5. Cross multiply the oxidising or reducing agent with n-factor.
6. Balance atoms other than oxygen and hydrogen.
7. Balancing oxygen atoms
8. Balancing hydrogen atoms
9. Balance charge

For acidic medium:
As soon as we add x $H_{2}O$ units, we add 2x $H^{+}$ ions on the opposite side.

$n_f=(|O.S{.}_{Product}-O.S{.}_{Reactant}|\times \text{number of atom}$
${\stackrel{+2.5}{S}}_4{O}_6^{2-}\left(aq\right)+\stackrel{0}{A}l\left(s\right)\to H_2\stackrel{-2}{S}\left(aq\right)+\stackrel{+3}{A}{l}^{3+}\left(aq\right)$

${\stackrel{+2.5}{S}}_4{O}_6^{2-}\left(aq\right)\to H_2\stackrel{-2}{S}\left(aq\right)$ oxidation
$n_f=(|-2-2.5|\times 4=18$
$\stackrel{0}{A}l\left(aq\right)\to \stackrel{+3}{A}{l}^{3+}\left(aq\right)$ reduction
$n_f=(|3-0|\times 1=3$
$S_4{O}_6^{2-}$ is oxidising agent
$Al$ is reducing agent.

Balance atom undergoing oxidation and reduction.
$S_4{O}_6^{2-}\left(aq\right)+Al\left(s\right)\to 4H_{2}S\left(aq\right)+A{l}^{3+}\left(aq\right)$

Ratio of n- factor's =18:3
dividing the n-factors by common value in them. which is 3 in this case.
$\Rightarrow$Ratio of n- factor's =6:1

Cross mutiply the oxidising and reducing agents with ratio of n-factors. and balancing the main elements other than oxygen and hydrogen.
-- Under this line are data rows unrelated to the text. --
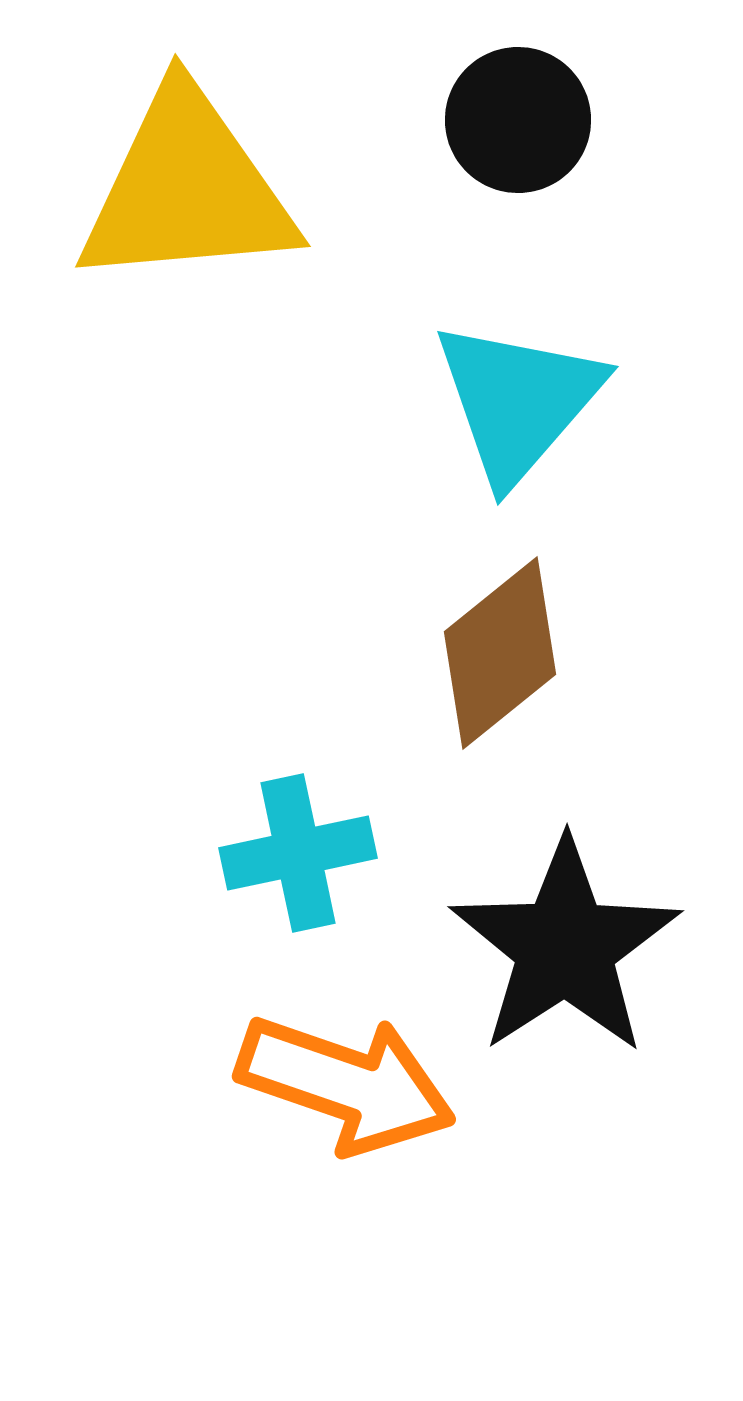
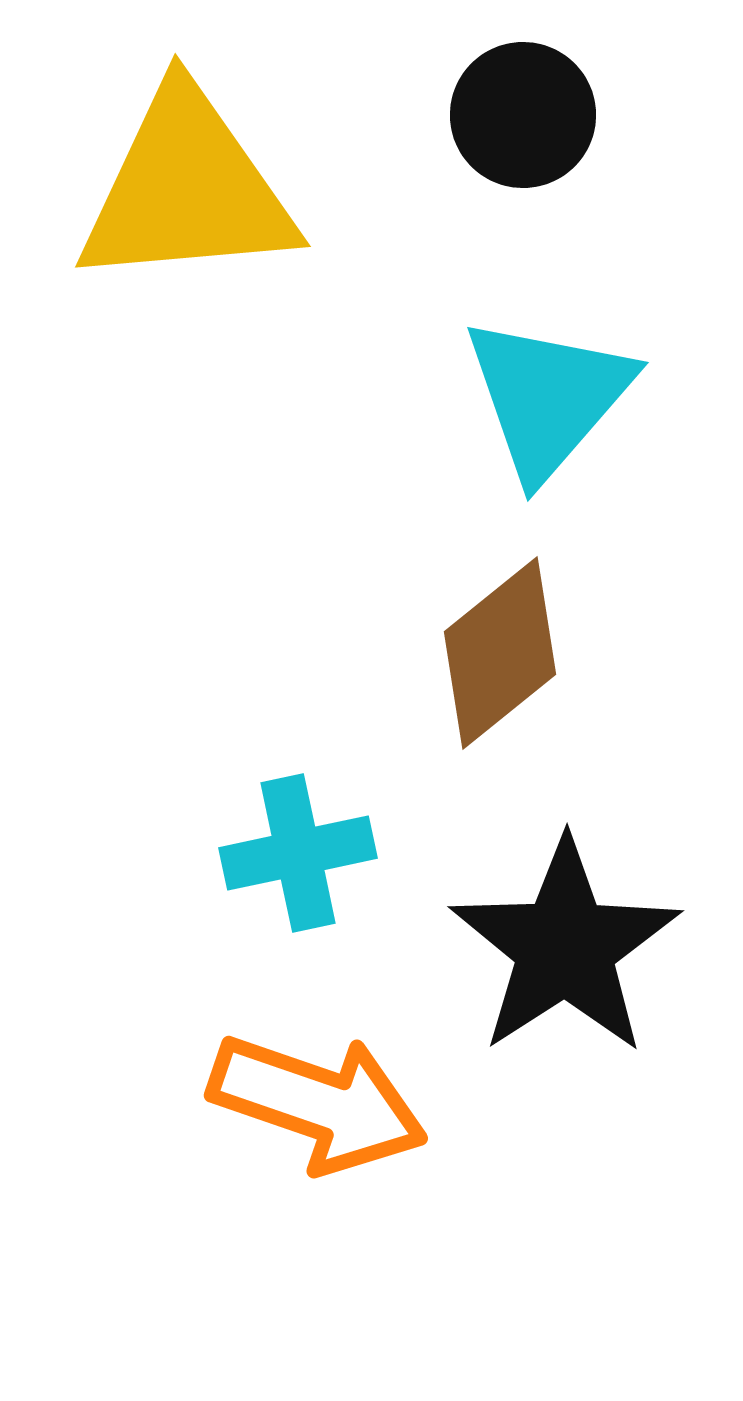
black circle: moved 5 px right, 5 px up
cyan triangle: moved 30 px right, 4 px up
orange arrow: moved 28 px left, 19 px down
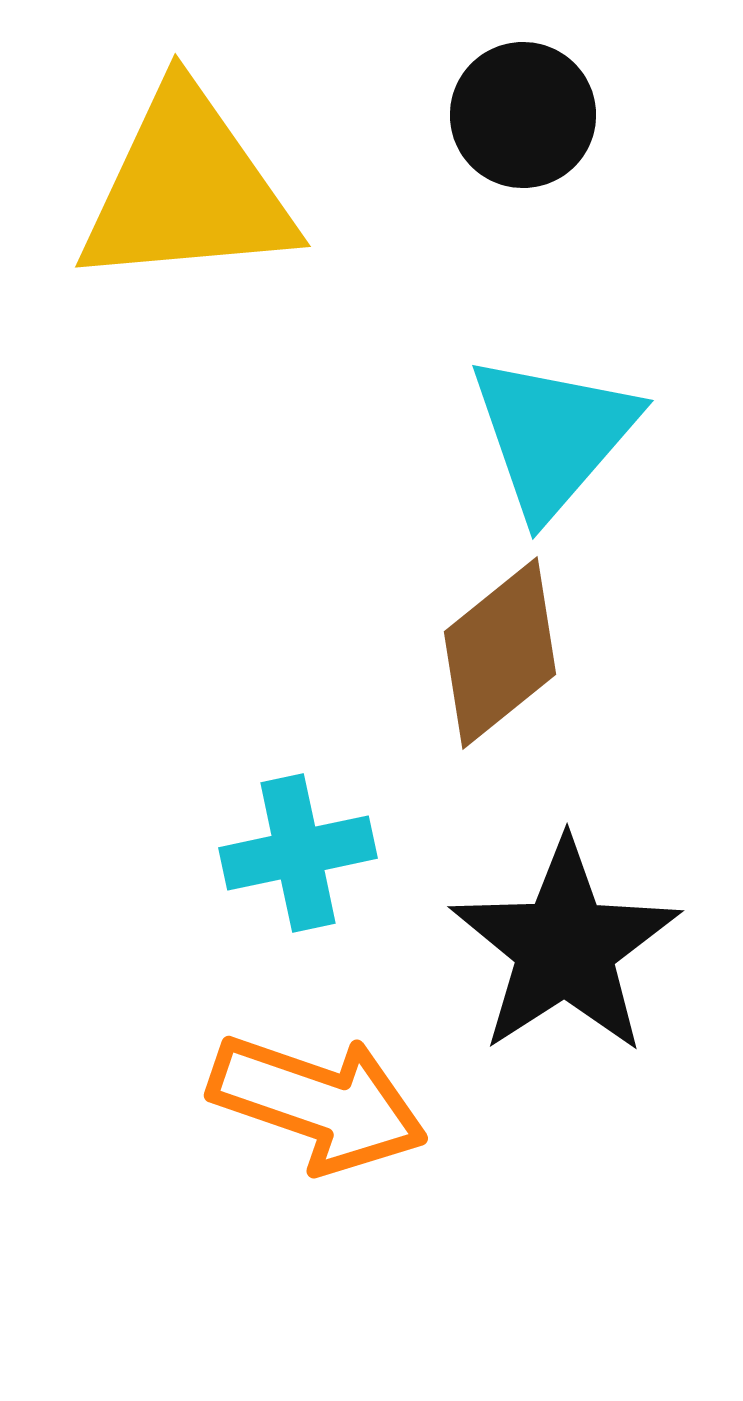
cyan triangle: moved 5 px right, 38 px down
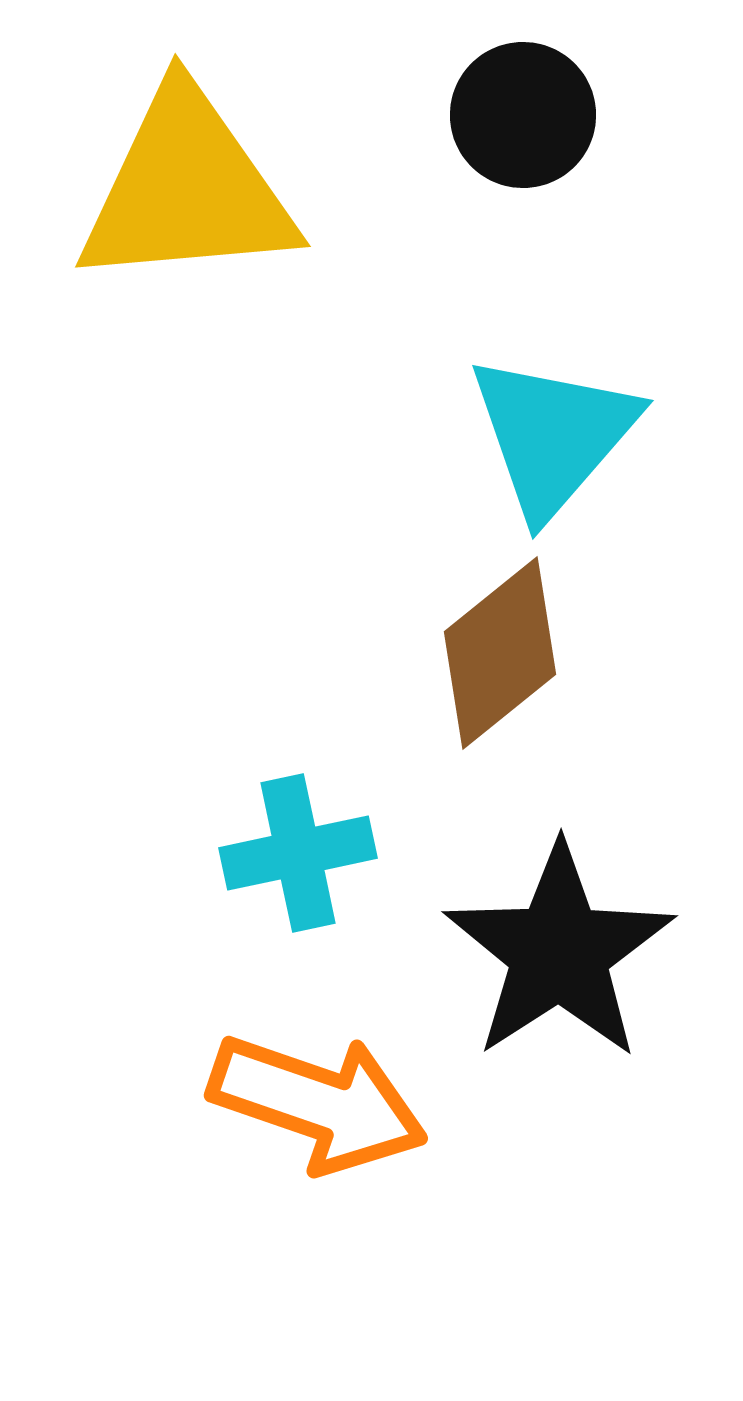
black star: moved 6 px left, 5 px down
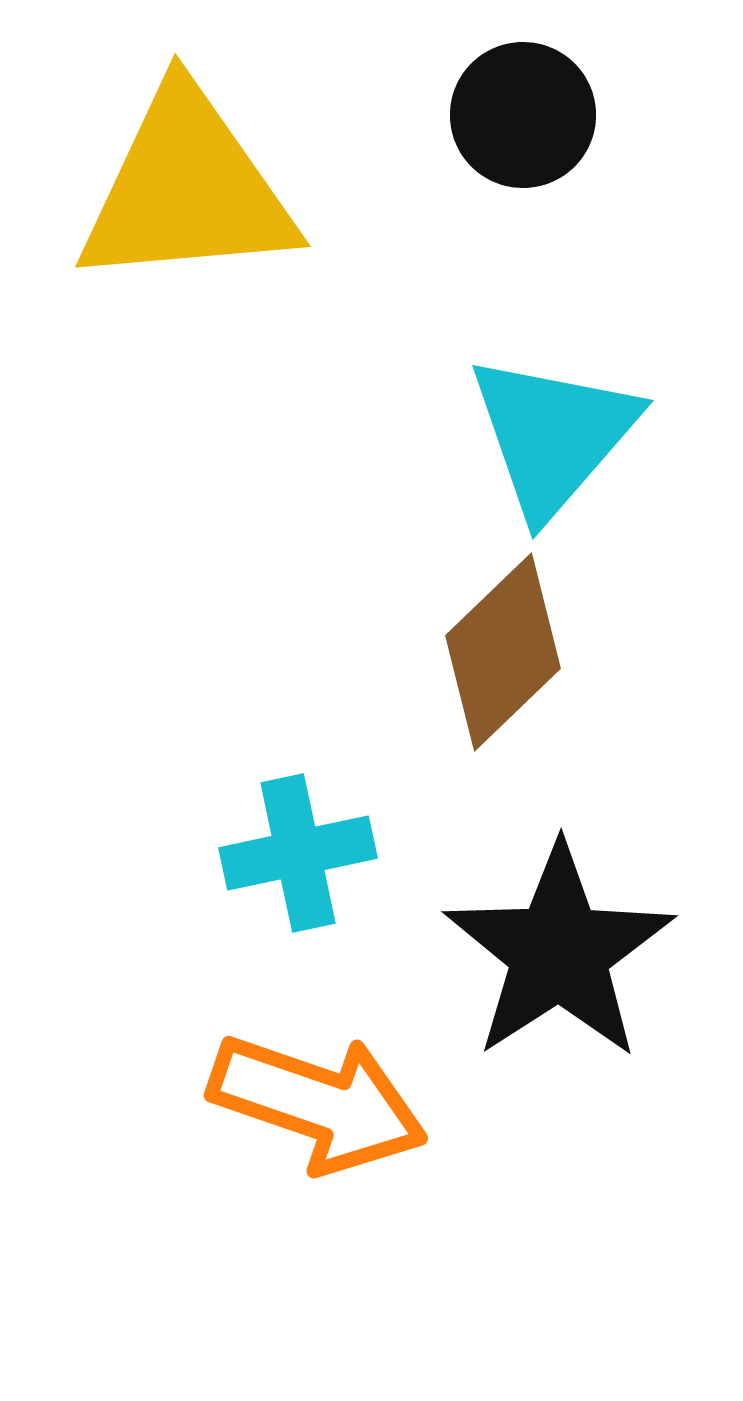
brown diamond: moved 3 px right, 1 px up; rotated 5 degrees counterclockwise
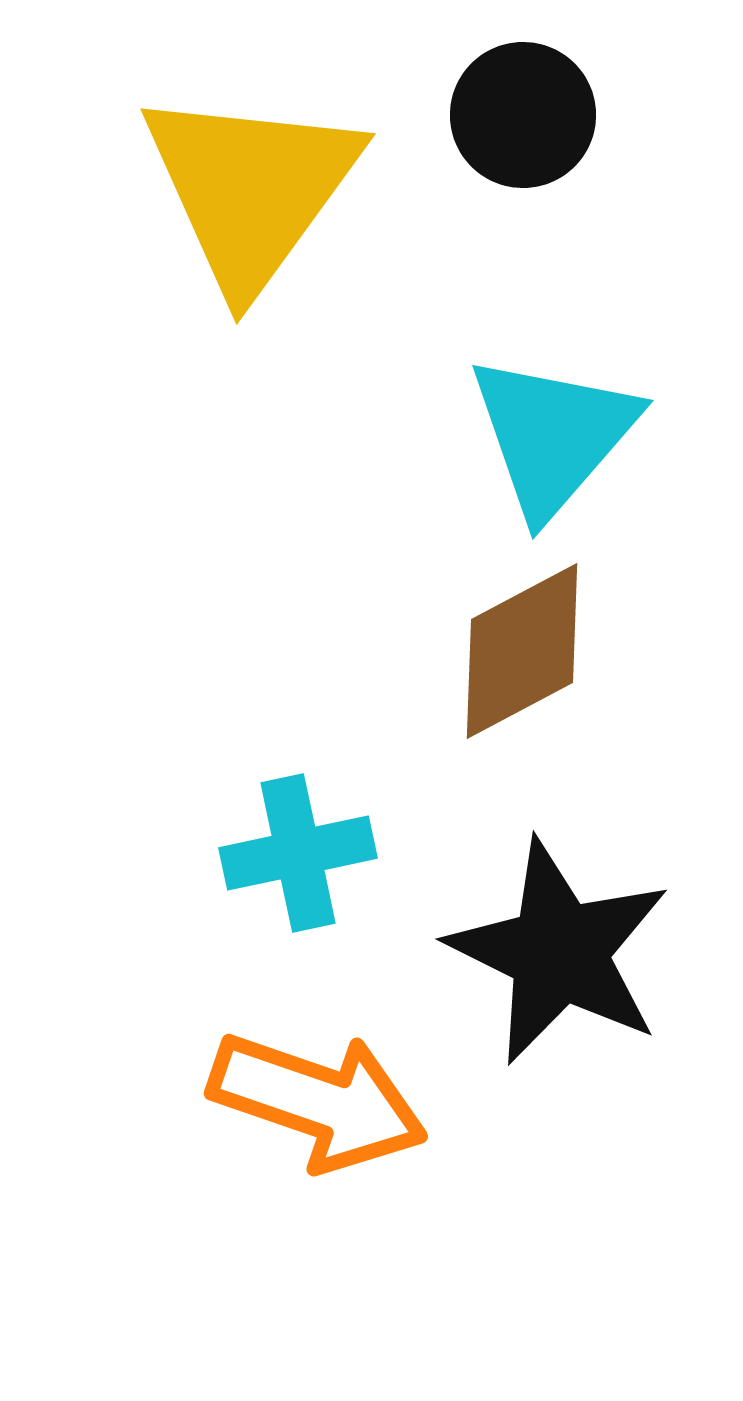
yellow triangle: moved 64 px right; rotated 49 degrees counterclockwise
brown diamond: moved 19 px right, 1 px up; rotated 16 degrees clockwise
black star: rotated 13 degrees counterclockwise
orange arrow: moved 2 px up
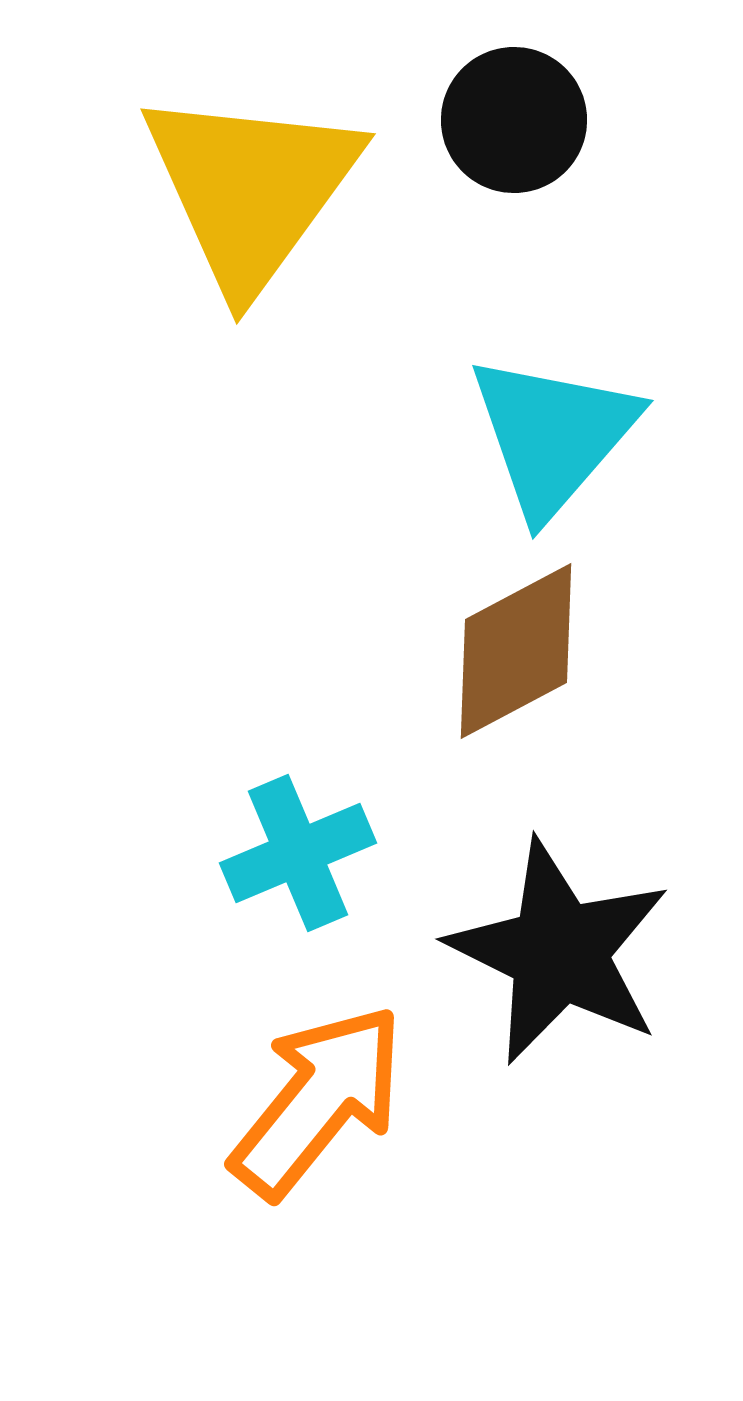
black circle: moved 9 px left, 5 px down
brown diamond: moved 6 px left
cyan cross: rotated 11 degrees counterclockwise
orange arrow: rotated 70 degrees counterclockwise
$S_4{O}_6^{2-}\left(aq\right)+6Al\left(s\right)\to 4H_{2}S\left(aq\right)+6A{l}^{3+}\left(aq\right)$

Balance atoms oxygen.
$S_4{O}_6^{2-}\left(aq\right)+6Al\left(s\right)\to 4H_{2}S\left(aq\right)+6A{l}^{3+}\left(aq\right)+6H_{2}O\left(aq\right)$

Balance hydrogen.
$S_4{O}_6^{2-}\left(aq\right)+6Al\left(s\right)+20H^{+}\to 4H_{2}S\left(aq\right)+6A{l}^{3+}\left(aq\right)+6H_{2}O\left(aq\right)$

balance charge
charge in reactant side = -2+20=+18
charge in product side = +18
so the balanced equation is $S_4{O}_6^{2-}\left(aq\right)+6Al\left(s\right)+20H^{+}\to 4H_{2}S\left(aq\right)+6A{l}^{3+}\left(aq\right)+6H_{2}O\left(aq\right)$
the coefficient of $H^{+}$ and $H_{2}O$ respectively are 20 and 6.